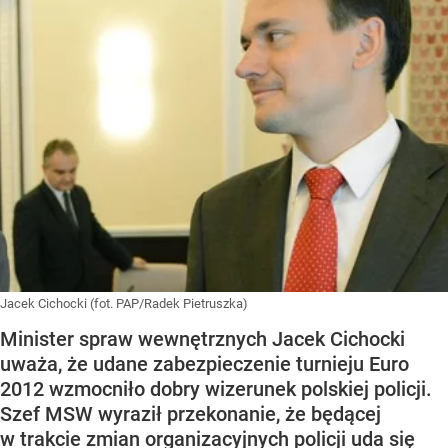
Jacek Cichocki (fot. PAP/Radek Pietruszka)
Minister spraw wewnętrznych Jacek Cichocki
uważa, że udane zabezpieczenie turnieju Euro
2012 wzmocniło dobry wizerunek polskiej policji.
Szef MSW wyraził przekonanie, że będącej
w trakcie zmian organizacyjnych policji uda się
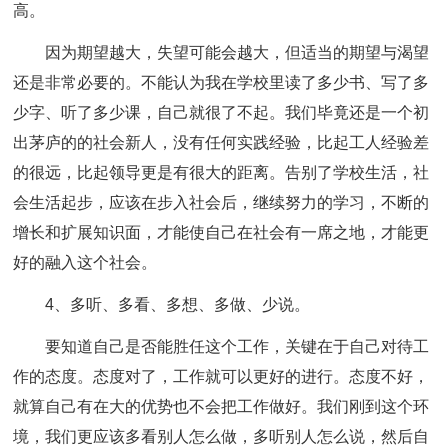
高。
因为期望越大，失望可能会越大，但适当的期望与渴望
还是非常必要的。不能认为我在学校里读了多少书、写了多
少字、听了多少课，自己就很了不起。我们毕竟还是一个初
出茅庐的的社会新人，没有任何实践经验，比起工人经验差
的很远，比起领导更是有很大的距离。告别了学校生活，社
会生活起步，应该在步入社会后，继续努力的学习，不断的
增长和扩展知识面，才能使自己在社会有一席之地，才能更
好的融入这个社会。
4、多听、多看、多想、多做、少说。
要知道自己是否能胜任这个工作，关键在于自己对待工
作的态度。态度对了，工作就可以更好的进行。态度不好，
就算自己有在大的优势也不会把工作做好。我们刚到这个环
境，我们更应该多看别人怎么做，多听别人怎么说，然后自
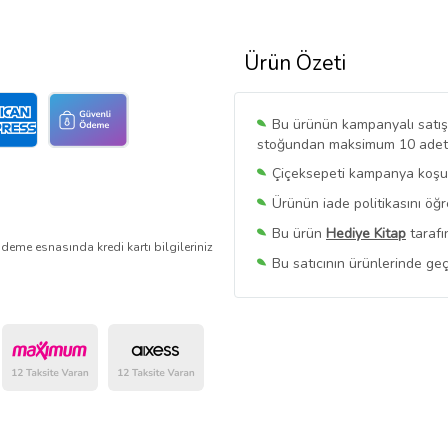
Ürün Özeti
Bu ürünün kampanyalı satışı 
stoğundan maksimum 10 adet sa
Çiçeksepeti kampanya koşull
Ürünün iade politikasını öğ
Bu ürün
Hediye Kitap
tarafı
deme esnasında kredi kartı bilgileriniz
Bu satıcının ürünlerinde geç
Bu Satıcının
Tüm Ürünlerini
Ürün sayfasında gördüğünüz f
belirlenmektedir.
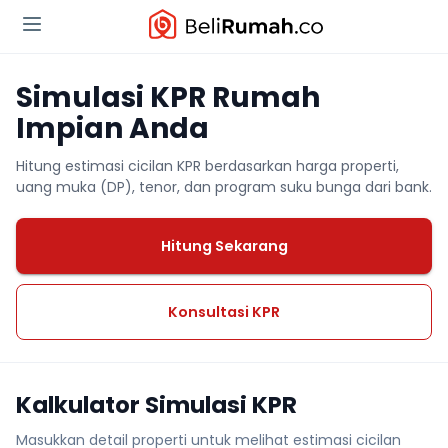
Simulasi KPR Rumah
Impian Anda
Hitung estimasi cicilan KPR berdasarkan harga properti,
uang muka (DP), tenor, dan program suku bunga dari bank.
Hitung Sekarang
Konsultasi KPR
Kalkulator Simulasi KPR
Masukkan detail properti untuk melihat estimasi cicilan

◆ **Exercise details**:
Please transcribe the material above exactly as written. Leave the pictures out.

◆ **Task response**:
Jacek Cichocki (fot. PAP/Radek Pietruszka)
Minister spraw wewnętrznych Jacek Cichocki
uważa, że udane zabezpieczenie turnieju Euro
2012 wzmocniło dobry wizerunek polskiej policji.
Szef MSW wyraził przekonanie, że będącej
w trakcie zmian organizacyjnych policji uda się
高。
因为期望越大，失望可能会越大，但适当的期望与渴望
还是非常必要的。不能认为我在学校里读了多少书、写了多
少字、听了多少课，自己就很了不起。我们毕竟还是一个初
出茅庐的的社会新人，没有任何实践经验，比起工人经验差
的很远，比起领导更是有很大的距离。告别了学校生活，社
会生活起步，应该在步入社会后，继续努力的学习，不断的
增长和扩展知识面，才能使自己在社会有一席之地，才能更
好的融入这个社会。
4、多听、多看、多想、多做、少说。
要知道自己是否能胜任这个工作，关键在于自己对待工
作的态度。态度对了，工作就可以更好的进行。态度不好，
就算自己有在大的优势也不会把工作做好。我们刚到这个环
境，我们更应该多看别人怎么做，多听别人怎么说，然后自
Ürün Özeti
Bu ürünün kampanyalı satışı 
stoğundan maksimum 10 adet sa
Çiçeksepeti kampanya koşull
Ürünün iade politikasını öğ
Bu ürün
Hediye Kitap
tarafı
deme esnasında kredi kartı bilgileriniz
Bu satıcının ürünlerinde geç
Bu Satıcının
Tüm Ürünlerini
Ürün sayfasında gördüğünüz f
belirlenmektedir.
Simulasi KPR Rumah
Impian Anda
Hitung estimasi cicilan KPR berdasarkan harga properti,
uang muka (DP), tenor, dan program suku bunga dari bank.
Hitung Sekarang
Konsultasi KPR
Kalkulator Simulasi KPR
Masukkan detail properti untuk melihat estimasi cicilan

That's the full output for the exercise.